Ей по-прежнему часто снились именины принцессы и маленькие паучки, заплетающие серебряной паутиной парчовые рукава, и она резко просыпалась, как будто слышала эти слова произнесенными вслух, но обнаруживала себя в собственной спальне, рядом с успокаивающим, теплым, негромко похрапывающим Бардером. Ей не нравилось вспоминать. Думать о том, что однажды Рози отнимут у них. Как сказал Бардер в ту ночь, когда родился Джем, она не знала точно, как это называется, но Рози была частью их семьи. Рози принадлежала им. Но с тех пор как Катриона вышла замуж, и особенно с тех пор, как у нее появились собственные дети, ее ужас перед памятью о происхождении Рози сделался почти невыносимым.

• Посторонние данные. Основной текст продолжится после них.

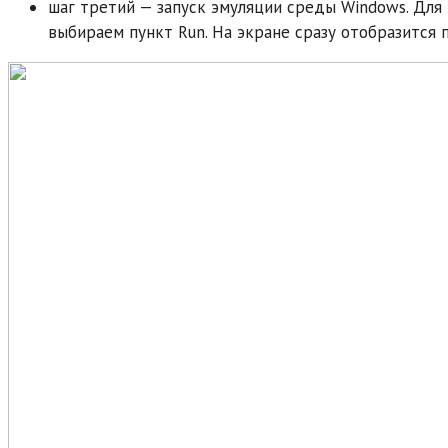
шаг третий — запуск эмуляции среды Windows. Для 
выбираем пункт Run. На экране сразу отобразится 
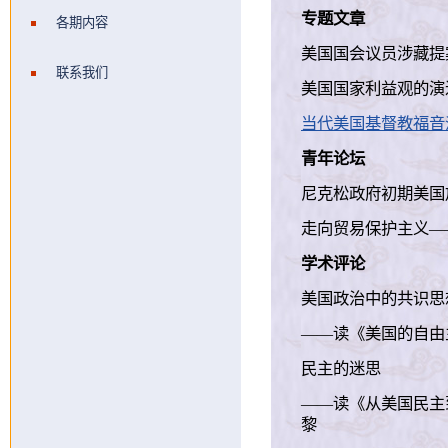
专题文章
各期内容
美国国会议员涉藏提案探
联系我们
美国国家利益观的演进..
当代美国基督教福音派与
青年论坛
尼克松政府初期美国放
走向贸易保护主义——社
学术评论
美国政治中的共识思
——读《美国的自由主义
民主的迷思
——读《从美国民主到
黎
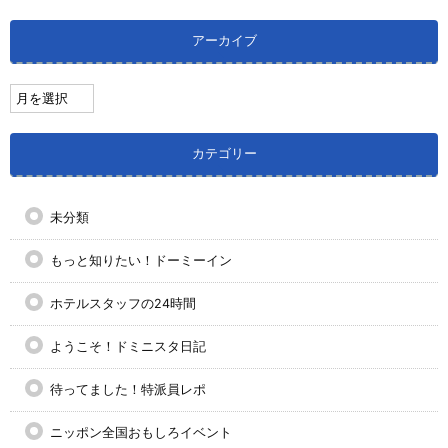
アーカイブ
カテゴリー
未分類
もっと知りたい！ドーミーイン
ホテルスタッフの24時間
ようこそ！ドミニスタ日記
待ってました！特派員レポ
ニッポン全国おもしろイベント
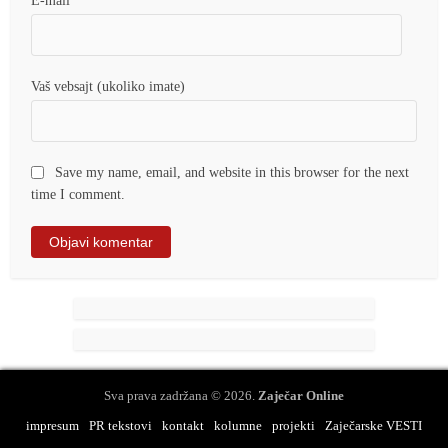
E-mail
*
Vaš vebsajt (ukoliko imate)
Save my name, email, and website in this browser for the next
time I comment.
Sva prava zadržana © 2026.
Zaječar Online
impresum
PR tekstovi
kontakt
kolumne
projekti
Zaječarske VESTI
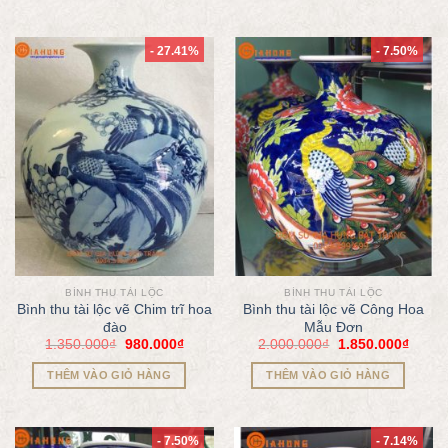
- 27.41%
- 7.50%
BÌNH THU TÀI LỘC
BÌNH THU TÀI LỘC
Bình thu tài lộc vẽ Chim trĩ hoa
Bình thu tài lộc vẽ Công Hoa
đào
Mẫu Đơn
1.350.000
₫
980.000
₫
2.000.000
₫
1.850.000
₫
THÊM VÀO GIỎ HÀNG
THÊM VÀO GIỎ HÀNG
- 7.50%
- 7.14%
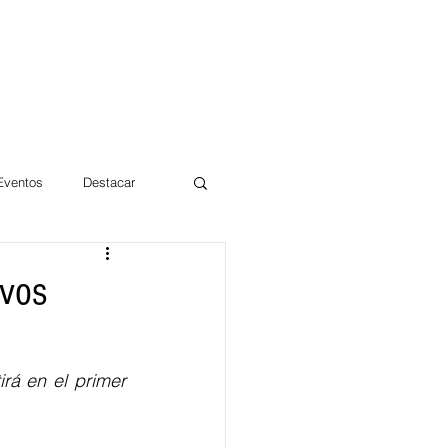
 Eventos
Destacar
Magdalena
evos
mentos
Día 10/10 2017
rá en el primer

Все трое, знавшие правду, никогда ее не обсуждали. Тетушка с Катрионой теперь редко оставались наедине, но, даже когда это случалось, тема Рози не поднималась, как бывало прежде. Рози стала взрослой: у нее была своя работа и собственная жизнь. Прежние обсуждения того, как управиться с ней, потеряли смысл, а то, что еще можно было обсуждать, им не хватало духу затрагивать. Тем более так близко к ее двадцать первому дню рождения. Бардер никогда об этом не упоминал, хотя Катрионе, наблюдавшей за тем, как он поддразнивает Рози, учит ее новой балладе или лучшему способу добиться от резных поделок желаемого впечатления, порой казалось, будто он сдерживает те же свирепые собственнические чувства в ее отношении, что и сама Катриона: Рози была одной из них. Но по мере того как Рози росла, близилось и неизбежное расставание – столь окончательное, что, по мнению Катрионы, оно мало чем отличалось от смерти…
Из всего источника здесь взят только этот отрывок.